### RAW DATA
------------------------------------
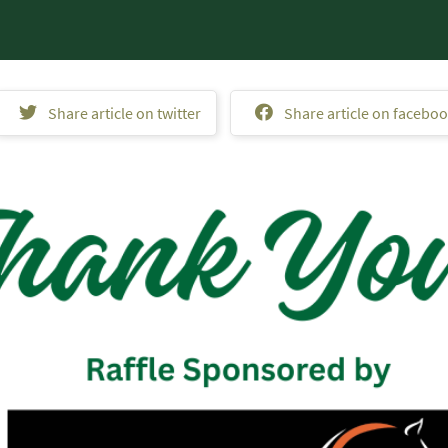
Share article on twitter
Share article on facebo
------------------------------------
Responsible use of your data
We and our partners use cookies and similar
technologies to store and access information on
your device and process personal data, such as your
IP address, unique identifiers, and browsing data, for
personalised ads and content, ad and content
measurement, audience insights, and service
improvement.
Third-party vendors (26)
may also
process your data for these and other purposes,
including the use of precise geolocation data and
------------------------------------
### WHAT THE TASK ASKS
Within the listing above, find every line containing the string "article" and return it.

### TASK RESPONSE
Share article on twitter
Share article on facebo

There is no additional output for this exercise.